As the economy worsened in the 1970s, mills began to close and jobs were lost, opening a space for a conservative backlash against Black workers. White workers were hit hard by deindustrialization, but Black workers were hit harder. Hinshaw’s work suggests that further civil rights struggles will not succeed until the working class finds a way to work together in the interests of the entire class.
 

New Beginnings

New questions for the labor movement are also brought out in chapters such as The Struggle for Survival, a talk given by longtime Detroit union and political militant General Baker in 1993.

General Baker discusses the way that work life and social conditions in Detroit have changed over the past thirty years. In the 1960s, political activists based their organizing inside the large auto body shops that employed between two and three thousand people as spot welders. Today, there is no one left: “the entire work is done by robots and computer-chip controls, with no human labor at all.” (383)

The once vital work force has been removed from the shop floor. Many are now out of work. Homelessness and welfare cuts are the main issues they confront, not union contracts or strike strategies. General Baker asks, “How do we approach the question of a new society in which we’re not needed any longer to be productive?” (386)

These are hard questions. Of course, the book cannot answer them all, and in fact may begin to leave the reader feeling overwhelmed.
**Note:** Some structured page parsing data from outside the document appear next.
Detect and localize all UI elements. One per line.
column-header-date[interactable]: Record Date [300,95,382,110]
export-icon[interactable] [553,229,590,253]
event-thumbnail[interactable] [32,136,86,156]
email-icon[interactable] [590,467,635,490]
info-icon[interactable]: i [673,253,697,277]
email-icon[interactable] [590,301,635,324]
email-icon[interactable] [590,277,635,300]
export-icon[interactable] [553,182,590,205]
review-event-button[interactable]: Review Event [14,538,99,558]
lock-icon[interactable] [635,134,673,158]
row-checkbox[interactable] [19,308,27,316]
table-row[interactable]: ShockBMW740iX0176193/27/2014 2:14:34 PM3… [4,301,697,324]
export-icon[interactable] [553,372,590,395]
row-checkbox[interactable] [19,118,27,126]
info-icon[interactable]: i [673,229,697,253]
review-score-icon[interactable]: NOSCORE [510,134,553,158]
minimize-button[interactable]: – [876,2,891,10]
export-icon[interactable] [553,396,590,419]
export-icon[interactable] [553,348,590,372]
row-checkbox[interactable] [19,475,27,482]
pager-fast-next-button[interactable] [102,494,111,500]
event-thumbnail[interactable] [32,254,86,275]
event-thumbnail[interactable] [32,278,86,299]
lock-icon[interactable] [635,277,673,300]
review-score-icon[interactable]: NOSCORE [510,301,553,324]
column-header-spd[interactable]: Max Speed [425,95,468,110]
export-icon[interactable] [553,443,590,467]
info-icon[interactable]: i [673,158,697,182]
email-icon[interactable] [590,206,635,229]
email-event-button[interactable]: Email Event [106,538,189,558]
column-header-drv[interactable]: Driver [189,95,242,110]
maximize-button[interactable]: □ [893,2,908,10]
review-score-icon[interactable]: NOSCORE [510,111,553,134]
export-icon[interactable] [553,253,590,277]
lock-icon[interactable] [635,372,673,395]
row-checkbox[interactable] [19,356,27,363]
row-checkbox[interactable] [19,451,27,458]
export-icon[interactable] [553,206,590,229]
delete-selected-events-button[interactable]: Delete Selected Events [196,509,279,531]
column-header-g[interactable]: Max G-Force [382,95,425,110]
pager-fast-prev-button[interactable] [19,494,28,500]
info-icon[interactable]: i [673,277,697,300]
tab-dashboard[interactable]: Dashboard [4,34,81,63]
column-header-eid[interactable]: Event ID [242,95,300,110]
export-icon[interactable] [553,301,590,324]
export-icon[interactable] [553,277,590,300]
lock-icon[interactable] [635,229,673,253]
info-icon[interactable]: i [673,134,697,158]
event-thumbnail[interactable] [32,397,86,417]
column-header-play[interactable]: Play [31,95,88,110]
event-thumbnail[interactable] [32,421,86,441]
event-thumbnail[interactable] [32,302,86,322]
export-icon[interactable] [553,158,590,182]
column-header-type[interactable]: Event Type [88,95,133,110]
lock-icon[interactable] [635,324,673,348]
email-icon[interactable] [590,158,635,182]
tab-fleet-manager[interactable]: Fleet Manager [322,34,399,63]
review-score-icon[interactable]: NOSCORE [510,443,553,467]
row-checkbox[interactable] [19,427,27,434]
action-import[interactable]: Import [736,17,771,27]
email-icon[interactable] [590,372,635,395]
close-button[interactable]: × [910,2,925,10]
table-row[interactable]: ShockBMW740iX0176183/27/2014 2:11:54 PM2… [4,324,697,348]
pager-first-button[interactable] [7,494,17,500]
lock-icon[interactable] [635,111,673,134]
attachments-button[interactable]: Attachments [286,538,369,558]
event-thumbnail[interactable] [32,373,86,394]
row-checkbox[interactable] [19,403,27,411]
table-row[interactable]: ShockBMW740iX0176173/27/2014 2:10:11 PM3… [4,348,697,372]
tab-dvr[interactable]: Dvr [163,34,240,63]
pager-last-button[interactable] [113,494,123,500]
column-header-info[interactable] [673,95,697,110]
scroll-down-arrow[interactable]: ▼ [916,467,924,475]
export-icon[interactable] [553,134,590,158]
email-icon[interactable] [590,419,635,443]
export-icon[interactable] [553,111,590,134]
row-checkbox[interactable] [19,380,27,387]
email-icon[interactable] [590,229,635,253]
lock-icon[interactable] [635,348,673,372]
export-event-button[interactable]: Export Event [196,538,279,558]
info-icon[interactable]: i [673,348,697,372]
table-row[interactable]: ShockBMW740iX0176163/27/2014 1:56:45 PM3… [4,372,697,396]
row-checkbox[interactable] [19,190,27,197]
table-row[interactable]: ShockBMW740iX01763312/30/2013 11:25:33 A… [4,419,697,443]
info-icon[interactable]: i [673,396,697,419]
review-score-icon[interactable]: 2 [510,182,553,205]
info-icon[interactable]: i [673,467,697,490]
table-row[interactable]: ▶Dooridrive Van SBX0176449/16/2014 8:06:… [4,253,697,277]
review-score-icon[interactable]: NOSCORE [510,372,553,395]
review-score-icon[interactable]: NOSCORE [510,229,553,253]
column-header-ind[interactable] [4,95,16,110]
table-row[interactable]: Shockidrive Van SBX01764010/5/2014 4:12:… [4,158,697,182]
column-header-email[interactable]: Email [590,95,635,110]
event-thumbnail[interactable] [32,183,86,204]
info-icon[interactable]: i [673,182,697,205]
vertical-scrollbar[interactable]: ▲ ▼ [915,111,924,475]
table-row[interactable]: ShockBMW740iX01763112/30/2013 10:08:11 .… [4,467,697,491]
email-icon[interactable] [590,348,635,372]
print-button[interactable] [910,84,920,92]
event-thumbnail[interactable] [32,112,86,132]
The material offered in the numerous chapters leaves one wondering where to start in efforts to rebuild the labor movement.

One source for answers is the chapter by Paul Le Blanc on revolutionary vanguards in the U.S. Le Blanc quotes a 1938 study by journalist Ben Stolberg, called The Story of the CIO. Stolberg summarizes the experiences of the AFL moving from its strength in the pre-World War I period to postwar collapse, noting the repression of the leftists within the labor movement during and after the war.

It was not a coincidence that the AFL fell apart when the leftists were pushed out. Stolberg writes:

“For even the most conservative trade union oligarchy flourishes far more on its sound compromises with its own Left than on its necessary compromises with the boss. Forward movements grow on their inner tensions.”<

Stolberg then argues that it is precisely the opening for leftists that creates the space for the growth of the CIO.

“The CIO is an effort on the part of the American labor to revitalize itself and to modernize its outdated structure,” he writes. “This it cannot do without the stimulus of political and social radicalism. Mere trade unionism as such, without left agitation, cannot recast its point of view or remodel itself functionally.” (137)

To rebuild today’s labor movement will require similar revitalization. Union organizing must be “modernized,” but not just in a technical sense. Unionists must be pushed from within the labor movement to think through the questions of the past and present.

Some may argue that in labor’s weak stage, we must consolidate and avoid the difficult questions. But the authors in U.S. Labor in the Twentieth Century might suggest the opposite. While we must avoid sectarianism and in-fighting, the time is now to rebuild a left politics inside the labor movement, in order to stimulate new thought and strategizing about the larger direction and purpose of our movement.